Brief: Each line from the material with the word "Information" in it must be copied.

Data in this exercise:

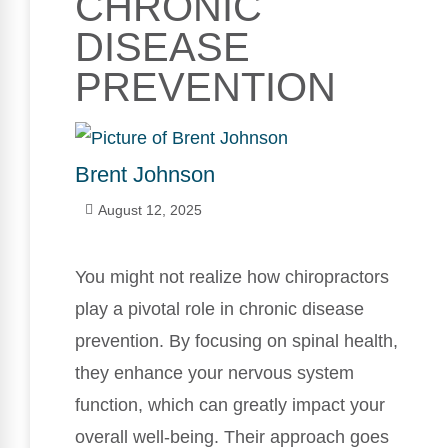
CHRONIC
DISEASE
PREVENTION
Brent Johnson
August 12, 2025
You might not realize how chiropractors
play a pivotal role in chronic disease
prevention. By focusing on spinal health,
they enhance your nervous system
function, which can greatly impact your
overall well-being. Their approach goes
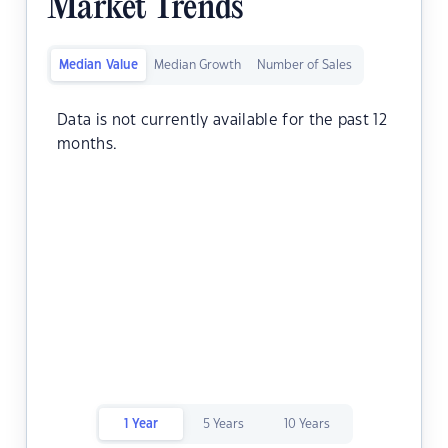
Market Trends
Median Value
Median Growth
Number of Sales
Data is not currently available for the past 12
months.
1 Year
5 Years
10 Years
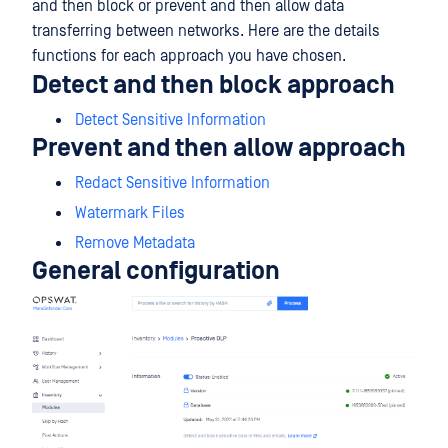
and then block or prevent and then allow data
transferring between networks. Here are the details
functions for each approach you have chosen.
Detect and then block approach
Detect Sensitive Information
Prevent and then allow approach
Redact Sensitive Information
Watermark Files
Remove Metadata
General configuration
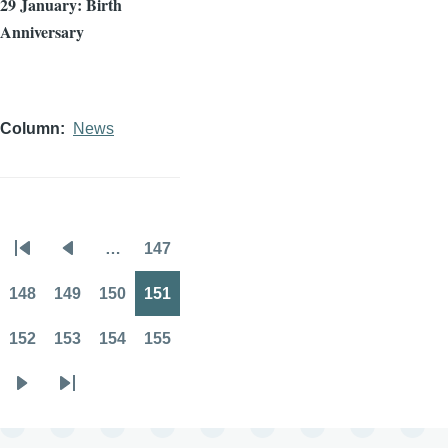
29 January: Birth
Anniversary
Column
News
…
147
Pagination
First
Previous
Page
page
page
148
149
150
151
Page
Page
Page
Page
152
153
154
155
Page
Page
Page
Page
Next
Last
page
page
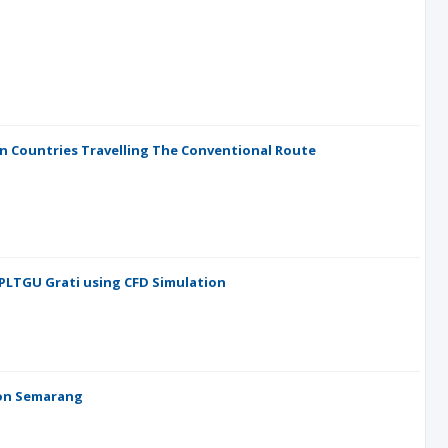
n Countries Travelling The Conventional Route
 PLTGU Grati using CFD Simulation
tion Semarang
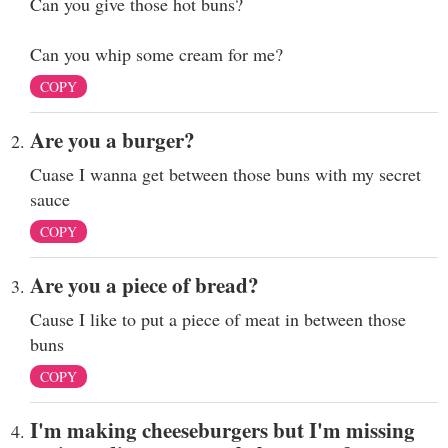
Can you give those hot buns?
Can you whip some cream for me?
COPY
Are you a burger?
Cuase I wanna get between those buns with my secret
sauce
COPY
Are you a piece of bread?
Cause I like to put a piece of meat in between those
buns
COPY
I'm making cheeseburgers but I'm missing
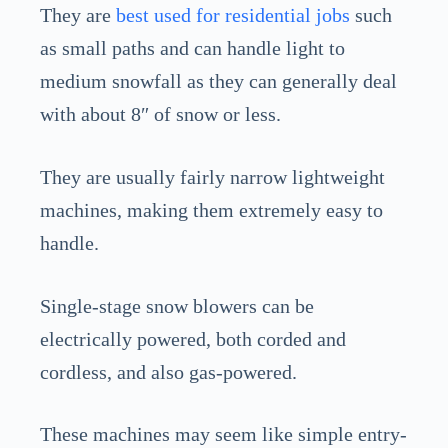
They are
best used for residential jobs
such
as small paths and can handle light to
medium snowfall as they can generally deal
with about 8″ of snow or less.
They are usually fairly narrow lightweight
machines, making them extremely easy to
handle.
Single-stage snow blowers can be
electrically powered, both corded and
cordless, and also gas-powered.
These machines may seem like simple entry-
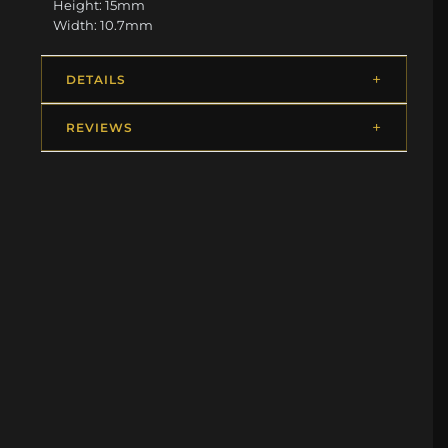
Height: 15mm
Width: 10.7mm
DETAILS
REVIEWS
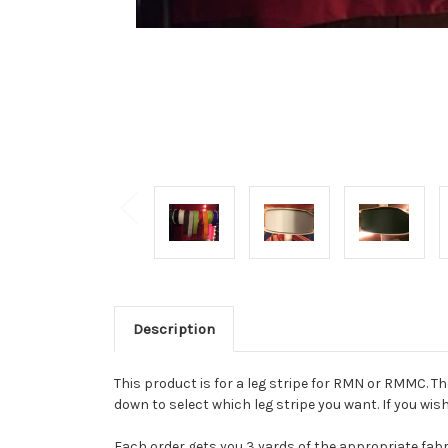
Description
This product is for a leg stripe for RMN or RMMC. T
down to select which leg stripe you want. If you wi
Each order gets you 3 yards of the appropriate fabr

Your solution:
Detect Sensitive Information
Redact Sensitive Information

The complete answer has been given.